*Transcribed page contents*:
═══

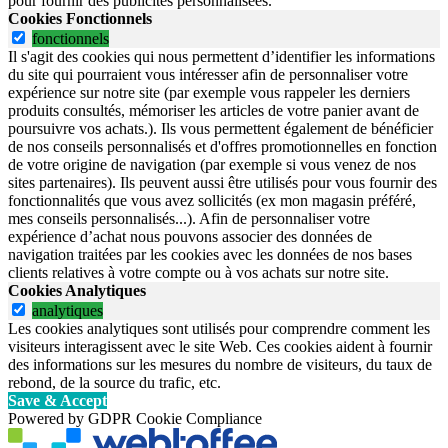
pour fournir des publicités personnalisées.
Cookies Fonctionnels
fonctionnels
Il s'agit des cookies qui nous permettent d’identifier les informations
du site qui pourraient vous intéresser afin de personnaliser votre
expérience sur notre site (par exemple vous rappeler les derniers
produits consultés, mémoriser les articles de votre panier avant de
poursuivre vos achats.). Ils vous permettent également de bénéficier
de nos conseils personnalisés et d'offres promotionnelles en fonction
de votre origine de navigation (par exemple si vous venez de nos
sites partenaires). Ils peuvent aussi être utilisés pour vous fournir des
fonctionnalités que vous avez sollicités (ex mon magasin préféré,
mes conseils personnalisés...). Afin de personnaliser votre
expérience d’achat nous pouvons associer des données de
navigation traitées par les cookies avec les données de nos bases
clients relatives à votre compte ou à vos achats sur notre site.
Cookies Analytiques
analytiques
Les cookies analytiques sont utilisés pour comprendre comment les
visiteurs interagissent avec le site Web. Ces cookies aident à fournir
des informations sur les mesures du nombre de visiteurs, du taux de
rebond, de la source du trafic, etc.
Save & Accept
Powered by GDPR Cookie Compliance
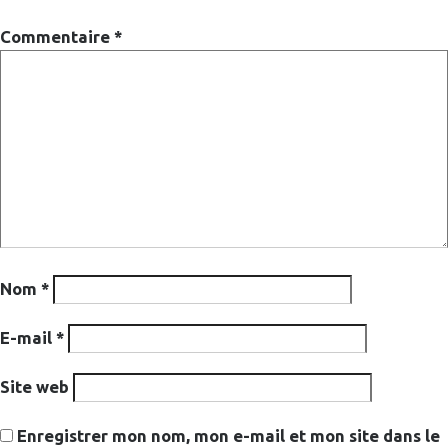
Commentaire
*
Nom
*
E-mail
*
Site web
Enregistrer mon nom, mon e-mail et mon site dans le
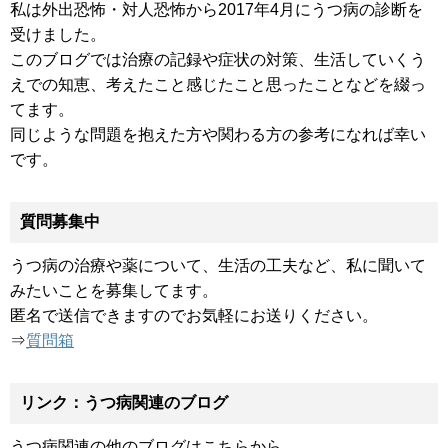
私は外出恐怖・対人恐怖から2017年4月にうつ病の診断を
受けました。
このブログでは治療の記録や症状の対策、生活していくう
えでの知恵、考えたこと感じたこと思ったことなどを綴っ
てます。
同じような問題を抱えた方や関わる方の参考になれば幸い
です。
質問募集中
うつ病の治療や薬について、生活の工夫など、私に聞いて
みたいことを募集してます。
匿名で送信できますのでお気軽にお送りください。
⇒
質問箱
リンク：うつ病関連のブログ
うつ病関連の他のブログはこちらから。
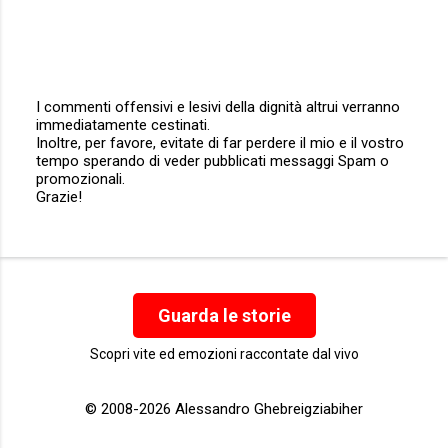
I commenti offensivi e lesivi della dignità altrui verranno
immediatamente cestinati.
P
Inoltre, per favore, evitate di far perdere il mio e il vostro
o
tempo sperando di veder pubblicati messaggi Spam o
s
promozionali.
t
Grazie!
a
u
n
c
o
m
m
Guarda le storie
e
n
Scopri vite ed emozioni raccontate dal vivo
t
o
© 2008-2026 Alessandro Ghebreigziabiher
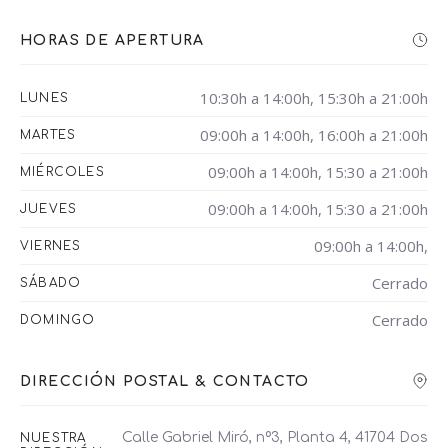
HORAS DE APERTURA
10:30h a 14:00h, 15:30h a 21:00h
LUNES
09:00h a 14:00h, 16:00h a 21:00h
MARTES
09:00h a 14:00h, 15:30 a 21:00h
MIÉRCOLES
09:00h a 14:00h, 15:30 a 21:00h
JUEVES
09:00h a 14:00h,
VIERNES
Cerrado
SÁBADO
Cerrado
DOMINGO
DIRECCIÓN POSTAL & CONTACTO
Calle Gabriel Miró, nº3, Planta 4, 41704 Dos
NUESTRA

═══

*ABOUT THIS TASK*: What this exercise asks for is every line of the data above with the word "permettent".

*TASK ANSWER*:
Il s'agit des cookies qui nous permettent d’identifier les informations
poursuivre vos achats.). Ils vous permettent également de bénéficier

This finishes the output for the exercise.